“Memória de um Assassino” tem uma boa premissa que é desperdiçada por uma narrativa previsível

Legenda: Patrick Dempsey como Angelo.

Patrick Dempsey, que será eternamente lembrado como o Dr. Derek Shepherd de Grey’s Anatomy, interpreta um personagem completamente diferente em Memória de um Assassino. Na série, ele interpreta Ângelo, um assassino de aluguel que leva uma vida dupla: durante o dia executa os serviços encomendados pelo seu chefe e de noite tenta ser um pai de família. A premissa, por si só, desperta curiosidade e promete um suspense psicológico que nos prende.

O grande diferencial da história é que Ângelo enfrenta um diagnóstico de Alzheimer precoce e a partir desse ponto, a série parecia ter todos os ingredientes para explorar dilemas morais, identidade, memória e as consequências de uma profissão marcada pela violência. No entanto, a produção prefere seguir por caminhos muito mais seguros e previsíveis.

Ângelo trabalha para Dutch, dono de um restaurante italiano que também comanda os assassinatos, e conta com a ajuda de Joe, um parceiro em treinamento. Embora essa dinâmica funcione em alguns momentos, Joe acaba sendo um personagem pouco desenvolvido, sem grande impacto na narrativa.

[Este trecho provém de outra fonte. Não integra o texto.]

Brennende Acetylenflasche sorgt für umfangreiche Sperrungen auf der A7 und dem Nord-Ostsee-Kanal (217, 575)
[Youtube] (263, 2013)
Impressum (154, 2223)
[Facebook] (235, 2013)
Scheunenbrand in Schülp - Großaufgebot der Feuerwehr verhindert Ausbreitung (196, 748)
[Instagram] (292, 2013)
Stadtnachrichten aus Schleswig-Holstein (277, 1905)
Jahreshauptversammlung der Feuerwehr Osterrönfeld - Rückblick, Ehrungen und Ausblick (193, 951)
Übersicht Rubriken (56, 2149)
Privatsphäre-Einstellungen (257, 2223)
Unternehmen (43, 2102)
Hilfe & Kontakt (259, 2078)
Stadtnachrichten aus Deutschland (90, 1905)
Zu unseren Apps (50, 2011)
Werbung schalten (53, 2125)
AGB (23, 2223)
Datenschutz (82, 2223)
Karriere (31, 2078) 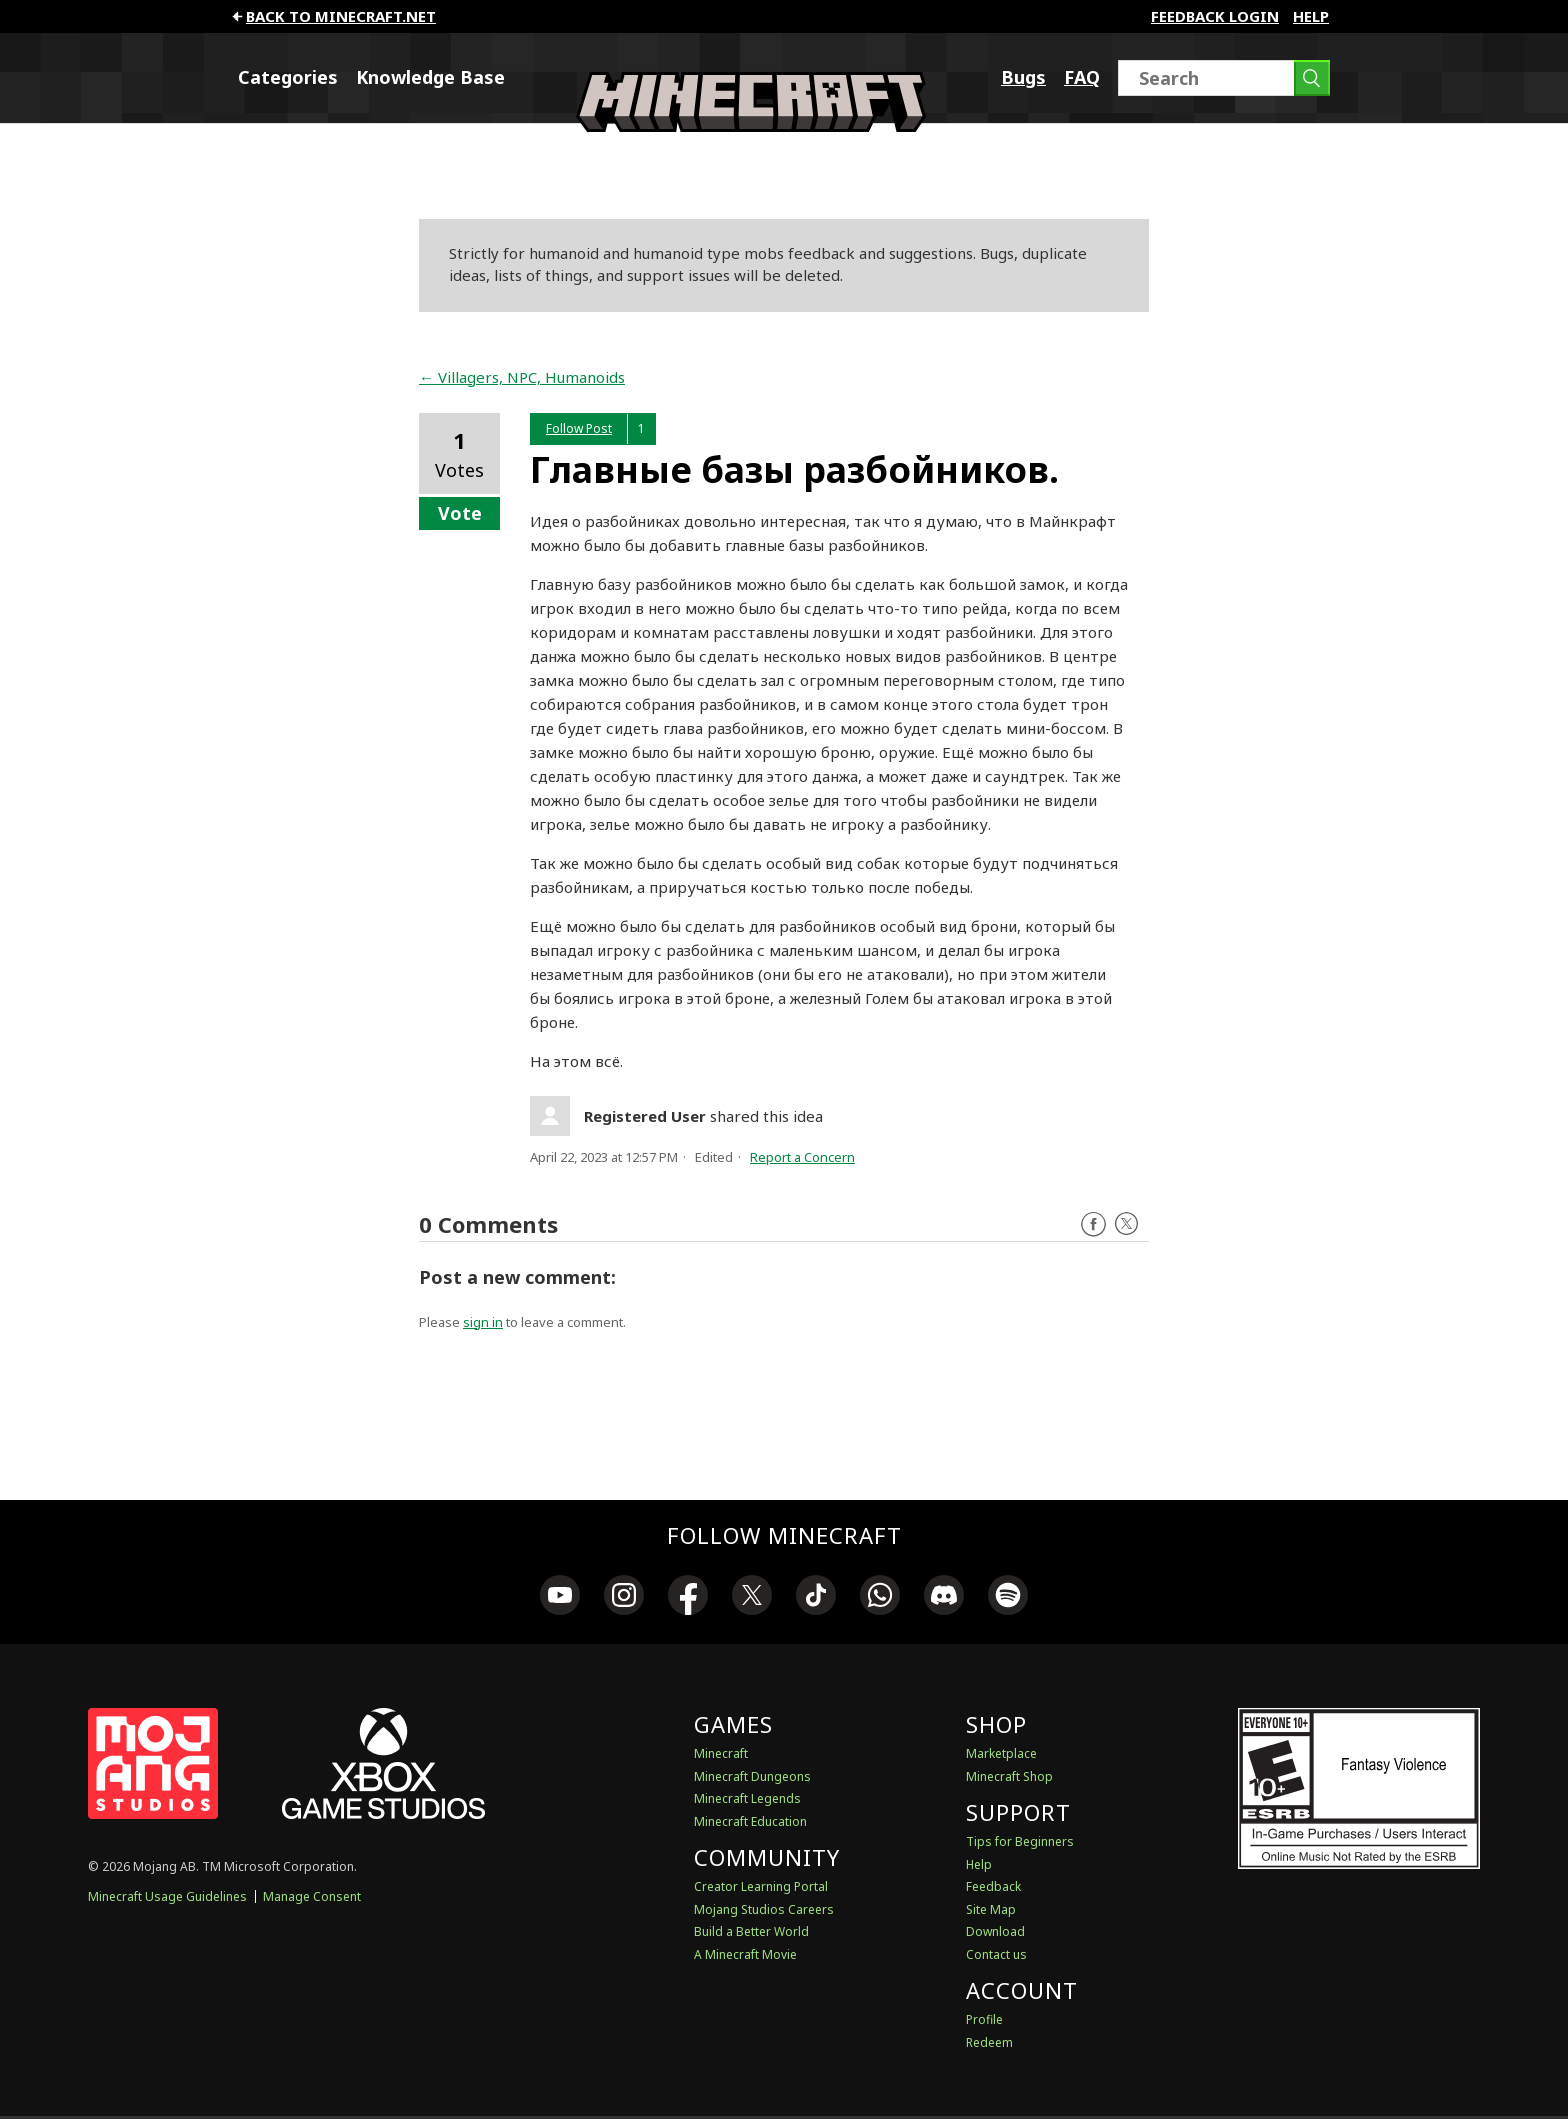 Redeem (989, 2042)
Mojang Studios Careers (764, 1909)
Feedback (993, 1886)
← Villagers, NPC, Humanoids (522, 377)
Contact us (996, 1954)
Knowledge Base (430, 77)
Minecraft (721, 1753)
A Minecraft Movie (745, 1954)
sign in (483, 1322)
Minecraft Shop (1009, 1776)
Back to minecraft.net (332, 16)
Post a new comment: (517, 1277)
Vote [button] (460, 513)
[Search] (1224, 78)
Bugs (1023, 77)
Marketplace (1001, 1753)
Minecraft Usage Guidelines (167, 1896)
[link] (560, 1598)
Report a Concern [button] (802, 1157)
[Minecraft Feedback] (751, 126)
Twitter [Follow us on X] (1126, 1224)
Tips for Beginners (1020, 1841)
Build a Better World (751, 1931)
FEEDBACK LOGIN (1215, 16)
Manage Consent (312, 1896)
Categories (288, 77)
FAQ (1082, 77)
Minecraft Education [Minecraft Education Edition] (750, 1821)
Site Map (991, 1909)
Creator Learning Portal (761, 1886)
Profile (984, 2019)
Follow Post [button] (579, 428)
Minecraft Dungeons (752, 1776)
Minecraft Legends (747, 1798)
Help (1311, 16)
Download (995, 1931)
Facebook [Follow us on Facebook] (1093, 1224)
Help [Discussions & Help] (979, 1864) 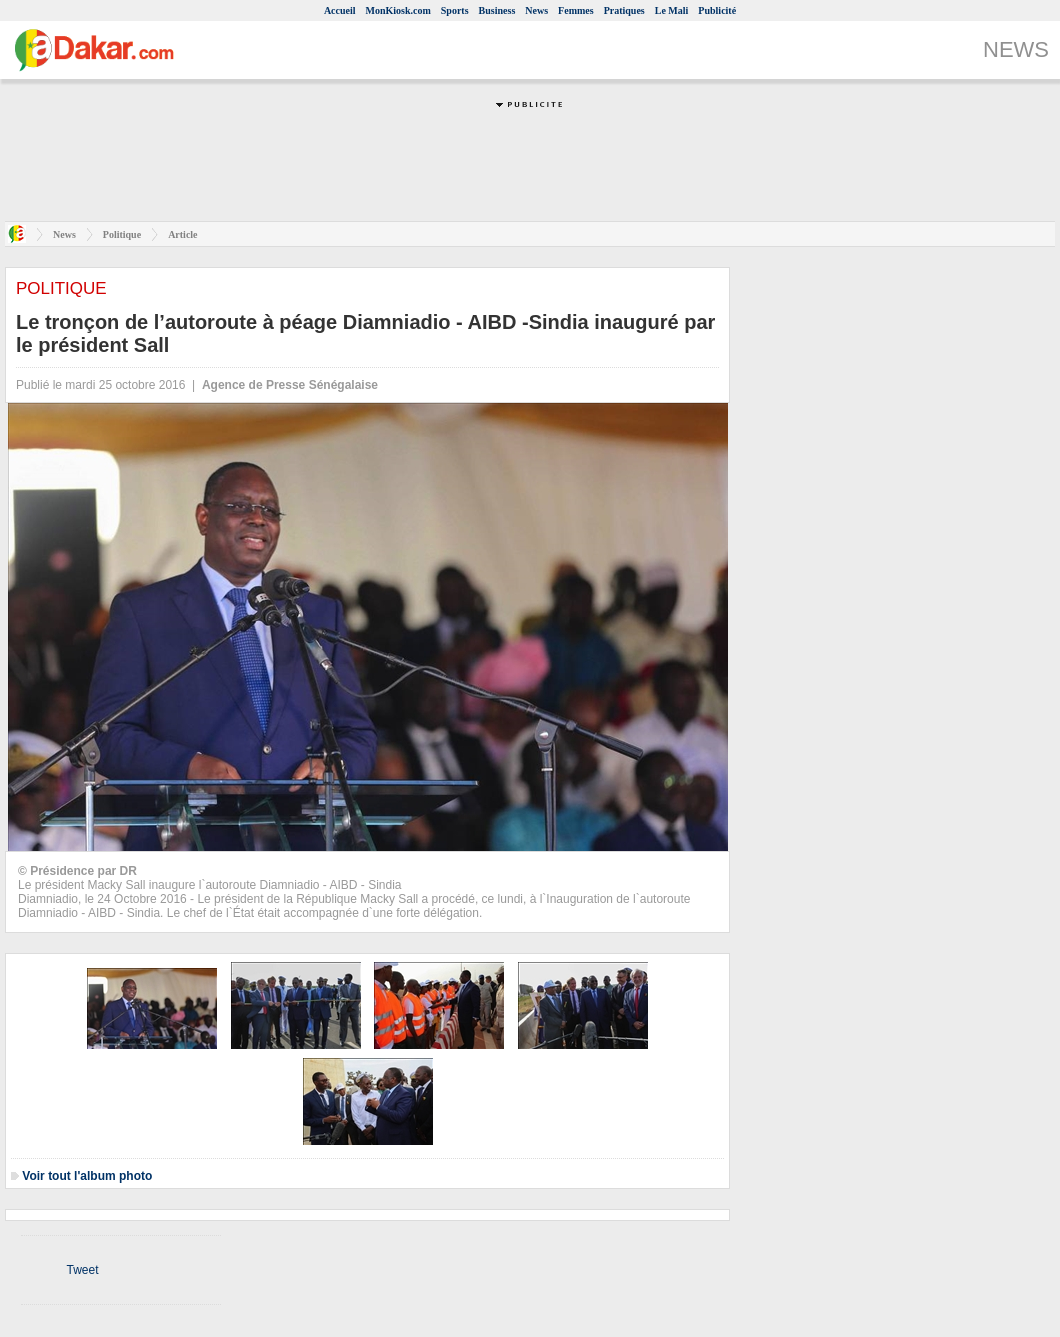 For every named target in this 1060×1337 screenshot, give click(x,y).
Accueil (340, 10)
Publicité (717, 10)
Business (497, 10)
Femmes (576, 10)
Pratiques (624, 10)
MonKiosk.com (398, 10)
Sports (455, 10)
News (536, 10)
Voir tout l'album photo (87, 1176)
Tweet (82, 1270)
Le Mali (672, 10) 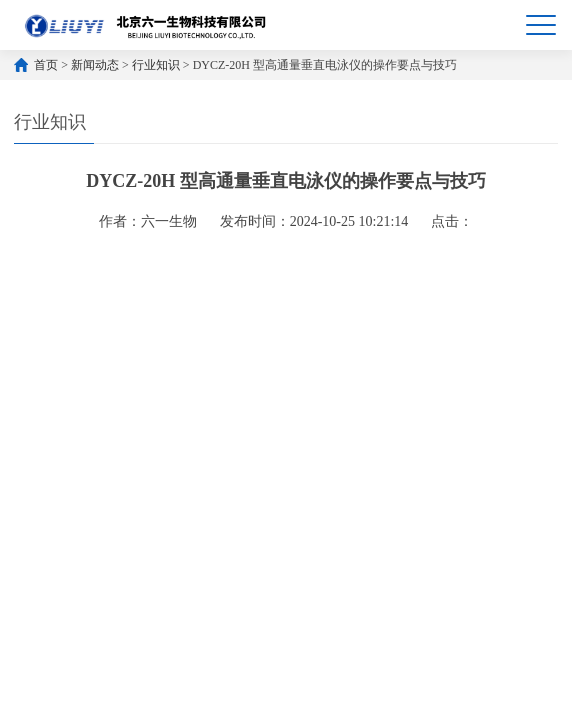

O maior problema, porém, está no núcleo familiar. Maria, filha de Ângelo, seu marido Jeff e o detetive Dave, ex-namorado dela, protagonizam um triângulo amoroso que pouco acrescenta à história principal. Sempre que a história muda o foco para esses três personagens, o ritmo desacelera, dando a sensação de que estamos assistindo a uma série completamente diferente. Em vez de aumentar a tensão, essas sequências quebram a nossa atenção.

Apesar de apresentar um bom plot twist, a revelação não chega a surpreender como deveria, justamente porque o roteiro entrega pistas demais ao longo dos episódios. O desfecho também acaba se estendendo além do necessário, tornando os momentos finais mais arrastados do que emocionantes.

Isso não significa que Memória de um Assassino seja uma série ruim, Patrick Dempsey entrega uma atuação convincente e consegue transmitir a fragilidade de um homem que, além de esconder sua verdadeira profissão, começa a perder aquilo que mais define quem ele é: suas lembranças. É justamente essa interpretação que sustenta boa parte da experiência.

Com a confirmação de uma segunda temporada, fica a expectativa de que os próximos episódios aproveitem melhor o potencial da premissa. Há muito material para explorar a deterioração da memória de Ângelo e os impactos disso em sua vida dupla.

No fim, Memória de um Assassino é uma série que prende pela ideia inicial, mas decepciona na execução, um suspense que tinha potencial para ser marcante, mas acaba se tornando apenas mais uma história de assassinos de aluguel, com algumas boas ideias que nunca chegam a ser plenamente desenvolvidas.